Should we know the PLASMIC Score for TTP? Do we need to order ADAMTS13 levels? What are our hematologists expecting of us — and what should we expect of ourselves?

Expert Opinion  – Dr. Tyler James Hematologist and Ottawa Apheresis Program Physician, TOH

Do we need to start PLEX?

“At our centre (TOH), the hematology staff on call and the PLEX staff on call are different physicians. While doing PLEX/Apheresis call, I’ve never been called by the ED directly to initiate PLEX, nor do I think the ED needs to be calling the PLEX staff directly.” It takes time to set up and run PLEX, and during that time the specialty for which plasma exchange may be indicated should be consulted (hematology, neurology, nephrology, or rheumatology), and they can speak with the PLEX physician directly.

“Regarding indications for PLEX, TTP, Guillain-Barré, myasthenia gravis, and acute stroke in patients with sickle cell disease are all emergency-medicine-relevant scenarios in which we should prompt our specialists to consider PLEX when we’re calling for a consult, in addition to our standard ED management. Suspicion for pulmonary-renal syndrome would also be a potential indication.”

And lastly, to end on a reassuring note (regarding the PLASMIC score)

“We don’t need to be calculating yet another score in the ED. Continue to do what we do best — rapid, efficient recognition and stabilization of acutely ill, undifferentiated patients.”

Do we need to send an ADAMTS13?

At our institution, ADAMTS13 is run once daily and is unlikely to significantly affect any ED management, although it may help our colleagues downstream.

Take-Home Points

• For new unexplained anemia without a clear bleeding source, think about (and order workup for) hemolytic anemia, in addition to considering occult GI blood loss.

• Hemolytic anemia + consumptive thrombocytopenia + end-organ dysfunction (brain, heart, kidneys) = consider thrombotic microangiopathy.

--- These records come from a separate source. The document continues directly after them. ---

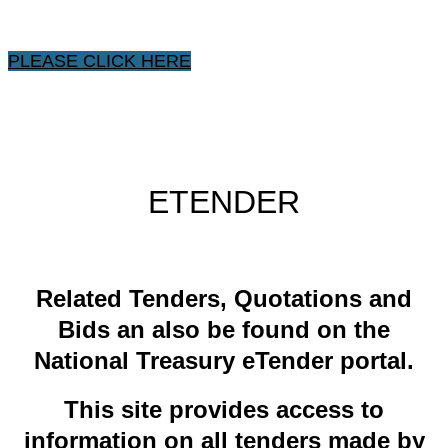
PLEASE CLICK HERE
ETENDER
​Related ​Tenders, Quotations and
Bids an also be found on the
National Treasury eTender portal.
This site provides access to
information on all tenders made by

• While they may need advanced therapies such as PLEX eventually, prompt resuscitation and supportive care for critically ill patients with hemolytic anemia or TMA is the cornerstone of ED management.

The diagnostic and therapeutic momentum we initiate for our patients often carries far beyond their initial hours in the ED. As emergency physicians, we hold an outsized influence on the trajectory of our patients, and I hope this post provided you with some pearls to make your high-quality emergency medicine practice even better.